Provided records:

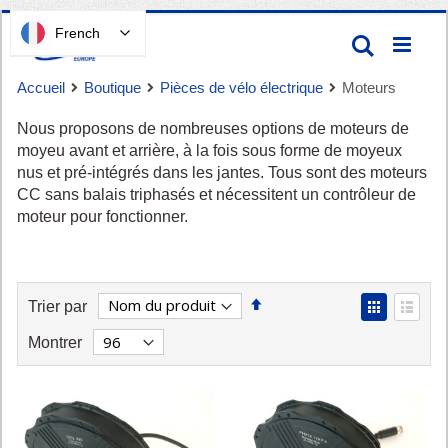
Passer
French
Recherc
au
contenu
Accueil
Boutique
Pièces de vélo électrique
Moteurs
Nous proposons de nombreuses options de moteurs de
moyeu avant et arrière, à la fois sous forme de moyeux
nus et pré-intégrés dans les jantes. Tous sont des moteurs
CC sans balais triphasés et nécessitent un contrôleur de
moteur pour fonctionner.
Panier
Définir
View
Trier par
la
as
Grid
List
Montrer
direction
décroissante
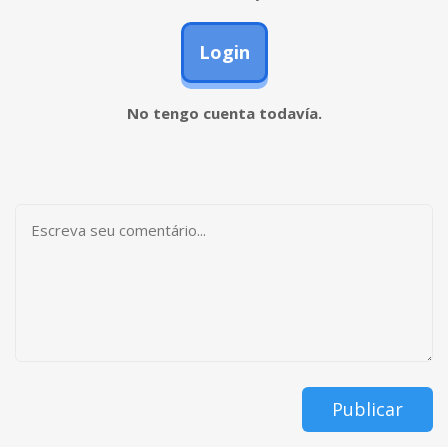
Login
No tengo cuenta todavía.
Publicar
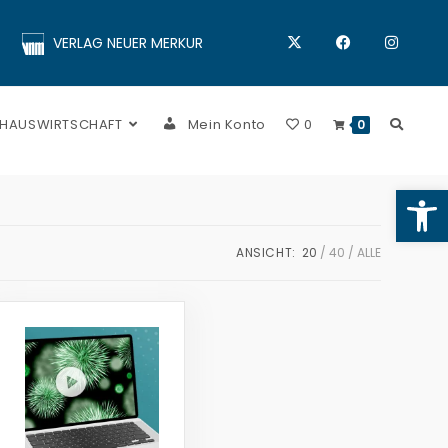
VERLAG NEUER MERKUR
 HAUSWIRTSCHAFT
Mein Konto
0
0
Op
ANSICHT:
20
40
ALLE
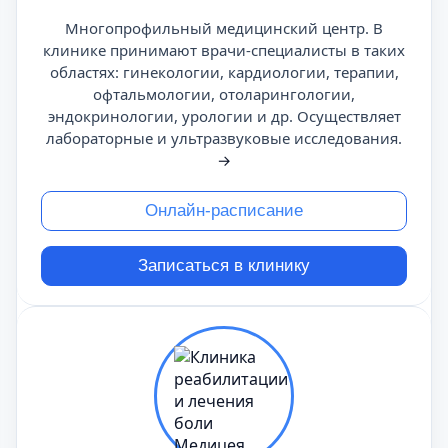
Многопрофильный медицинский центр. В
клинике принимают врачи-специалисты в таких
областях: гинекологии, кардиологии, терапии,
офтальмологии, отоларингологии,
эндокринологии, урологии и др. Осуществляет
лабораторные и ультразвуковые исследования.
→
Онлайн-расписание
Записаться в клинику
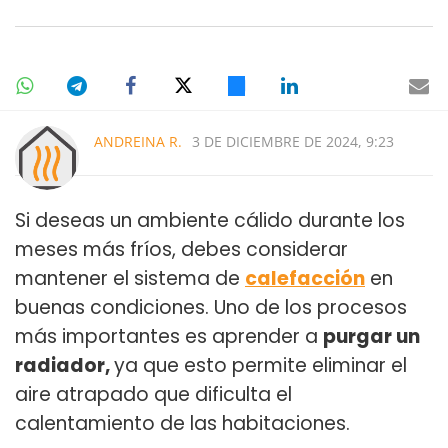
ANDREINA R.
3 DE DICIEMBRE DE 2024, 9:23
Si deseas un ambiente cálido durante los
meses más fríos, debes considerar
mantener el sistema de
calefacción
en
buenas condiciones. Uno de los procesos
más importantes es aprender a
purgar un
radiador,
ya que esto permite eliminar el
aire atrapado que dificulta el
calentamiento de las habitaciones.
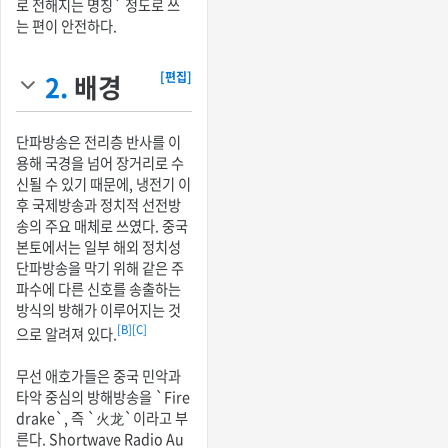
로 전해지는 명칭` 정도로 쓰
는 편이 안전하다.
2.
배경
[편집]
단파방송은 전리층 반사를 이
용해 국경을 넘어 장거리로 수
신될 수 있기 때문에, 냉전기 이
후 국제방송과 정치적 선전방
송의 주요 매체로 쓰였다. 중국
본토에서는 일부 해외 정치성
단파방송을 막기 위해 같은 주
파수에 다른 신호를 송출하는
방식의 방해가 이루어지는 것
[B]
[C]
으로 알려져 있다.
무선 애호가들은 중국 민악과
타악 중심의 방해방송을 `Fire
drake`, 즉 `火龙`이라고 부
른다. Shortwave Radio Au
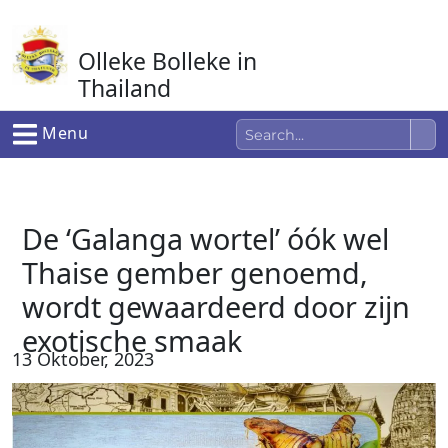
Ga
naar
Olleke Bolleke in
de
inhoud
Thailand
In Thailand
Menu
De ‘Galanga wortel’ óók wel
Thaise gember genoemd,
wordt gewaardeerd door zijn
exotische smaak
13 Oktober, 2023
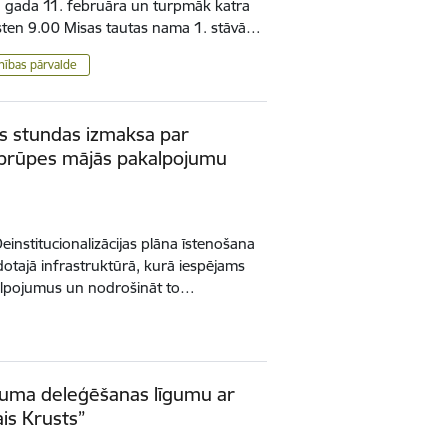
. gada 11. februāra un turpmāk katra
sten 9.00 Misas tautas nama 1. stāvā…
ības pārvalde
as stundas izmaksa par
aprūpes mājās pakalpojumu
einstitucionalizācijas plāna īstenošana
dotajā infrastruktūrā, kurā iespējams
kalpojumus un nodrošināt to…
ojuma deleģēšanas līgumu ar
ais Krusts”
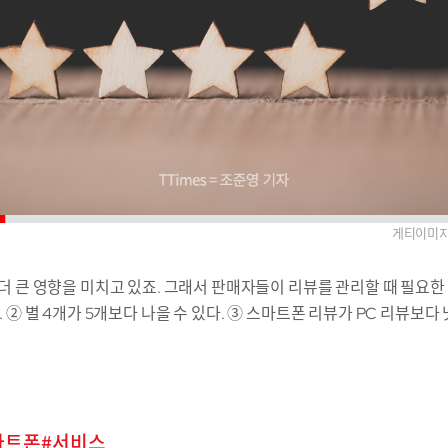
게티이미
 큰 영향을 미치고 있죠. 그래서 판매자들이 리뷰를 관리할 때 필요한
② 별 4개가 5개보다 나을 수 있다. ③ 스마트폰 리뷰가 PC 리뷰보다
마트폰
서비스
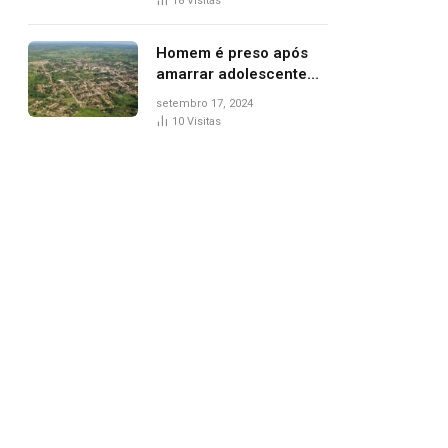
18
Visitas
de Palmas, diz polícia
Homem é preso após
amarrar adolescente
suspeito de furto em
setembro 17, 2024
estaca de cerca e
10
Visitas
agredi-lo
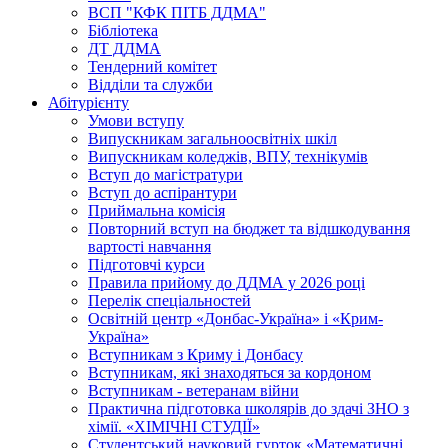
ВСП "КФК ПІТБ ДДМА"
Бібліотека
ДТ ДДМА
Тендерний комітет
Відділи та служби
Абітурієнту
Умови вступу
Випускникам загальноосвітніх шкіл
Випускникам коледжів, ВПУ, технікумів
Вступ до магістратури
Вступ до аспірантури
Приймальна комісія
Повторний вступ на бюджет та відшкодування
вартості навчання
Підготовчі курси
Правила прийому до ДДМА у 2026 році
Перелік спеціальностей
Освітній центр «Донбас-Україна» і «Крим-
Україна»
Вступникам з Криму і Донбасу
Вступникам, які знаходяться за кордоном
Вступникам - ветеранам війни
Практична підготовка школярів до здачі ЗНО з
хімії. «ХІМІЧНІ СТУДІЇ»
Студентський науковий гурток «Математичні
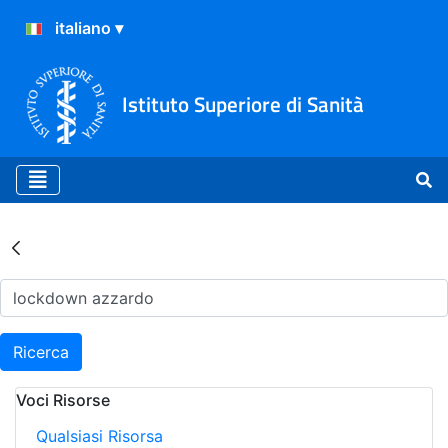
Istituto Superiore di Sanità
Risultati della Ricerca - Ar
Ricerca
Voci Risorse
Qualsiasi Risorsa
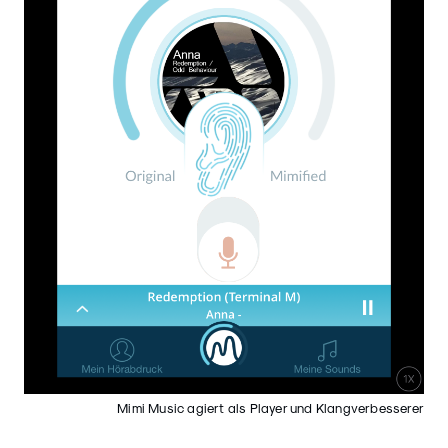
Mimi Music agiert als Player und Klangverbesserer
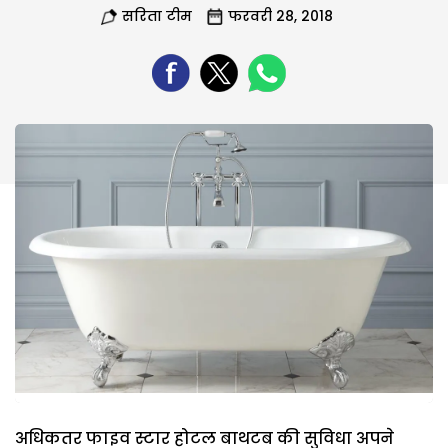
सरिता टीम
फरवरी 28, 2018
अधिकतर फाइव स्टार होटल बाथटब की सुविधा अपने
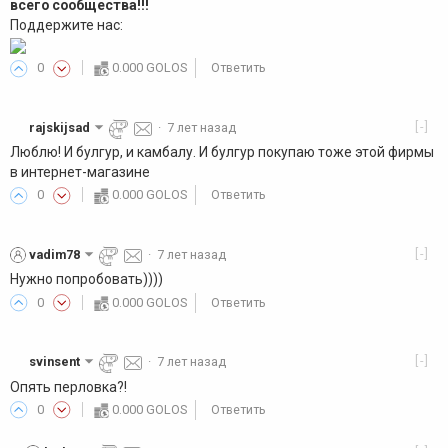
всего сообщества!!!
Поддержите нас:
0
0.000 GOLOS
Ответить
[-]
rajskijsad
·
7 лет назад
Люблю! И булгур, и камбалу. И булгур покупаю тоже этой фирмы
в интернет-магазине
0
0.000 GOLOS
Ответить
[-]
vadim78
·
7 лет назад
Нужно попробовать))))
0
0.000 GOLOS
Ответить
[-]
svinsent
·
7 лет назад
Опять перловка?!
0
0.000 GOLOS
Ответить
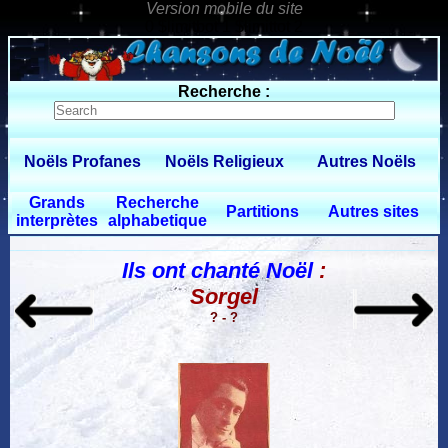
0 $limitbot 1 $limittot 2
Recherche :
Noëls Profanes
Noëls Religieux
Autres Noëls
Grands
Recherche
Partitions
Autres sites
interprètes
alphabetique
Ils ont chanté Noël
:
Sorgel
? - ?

Work item:
State how many lines of the listing include "Ricerca", and nothing more.

Response to the exercise:
2